Aber für mehr blieb auch gar keine Zeit. Der Sturz dauerte in Wahrheit höchstens ein paar Sekunden, auch wenn es ihr wie eine Ewigkeit vorkam. Der Wind umstreifte ihren Kopf, ihr Körper war für den Bruchteil eines Herzschlags leicht wie eine Feder.
Fliegen.
Und schon schlug sie auf. Ihre Augen waren verschlossen, ihre Haltung völlig verkrampft und selbst sie, ein gewöhnliches Menschenkind hatte ähnliche Situation bereits weitaus besser gemeistert. Sie hätte ihren Kopf schützen sollen, sich abrollen oder etwas in der Art, nein, sie ließ ihren Körper hilflos aufschlagen.
Aber sie hatten ein geradezu unverschämtes Glück. Sie prallte auf den Oberam und rollte von ganz allein über die Schulter. Sie kullerte noch zwei Meter über den Boden, bevor sie stöhnend auf dem Rücken liegen blieb.
Ein hämmernder Schmerz pulsierte in ihrer Schulter, ein Gefühl, als versuche jemand den Arm mit bloßen Händen herauszuzerren.
Der Schmerz wurde jedoch für Augenblicke verdrängt, denn ein schwarzer Schlund eröffnete sich ihrem Geist und drohte, sie zu verschlingen.

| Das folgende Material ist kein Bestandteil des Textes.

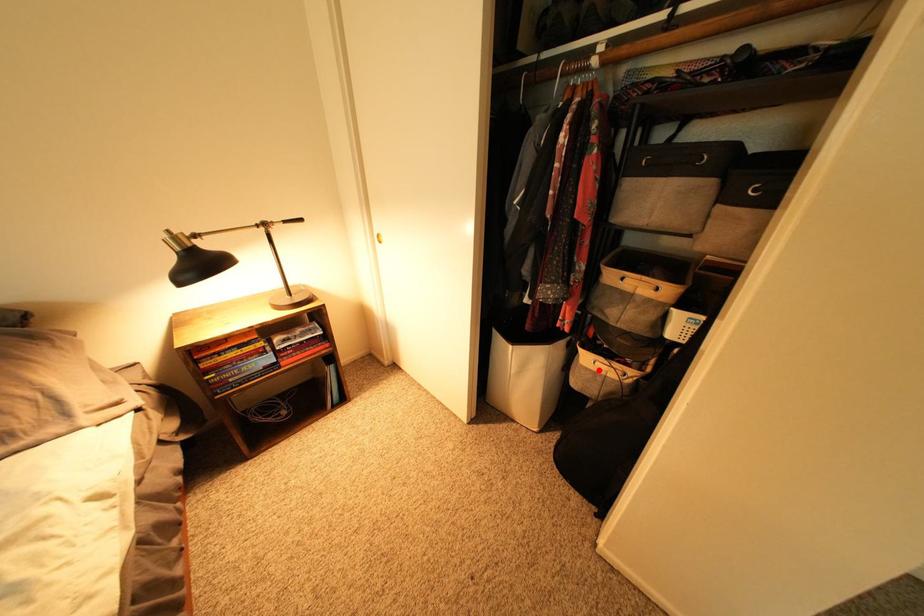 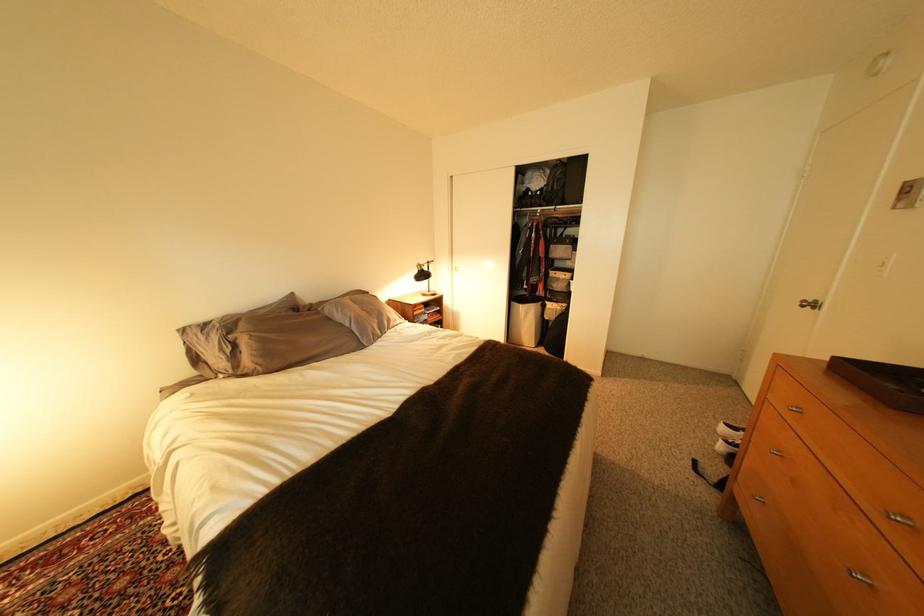 Question: I am providing you with two images of the same scene from different viewpoints. Given a red point in image1, look at the same physical point in image2. Is it:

Mandy wälzte den Kopf stöhnend umher, krallte die Finger in den harten Boden und biss die Zähne knirschend aufeinander. Verzweifelt kämpfte sie gegen die Besinnungslosigkeit, denn wenn sie nun nachgab, wäre sie eine leichte Beute für den Dämon. Sie hatte keinen Zweifel, dass der sie alle suchen und finden würde.
Jedoch, eine Ohnmacht zurückzudrängen, war keine alltägliche Übung und irgendwie erschien ihr es so, als ob sie nur zusehen konnte und nicht selbst eingreifen. Dieser Kampf war nicht mit Worten zu beschreiben, er fand auf einer völlig anderen Ebene des Bewusstseins statt, in den tiefsten Abgründen des Geistes.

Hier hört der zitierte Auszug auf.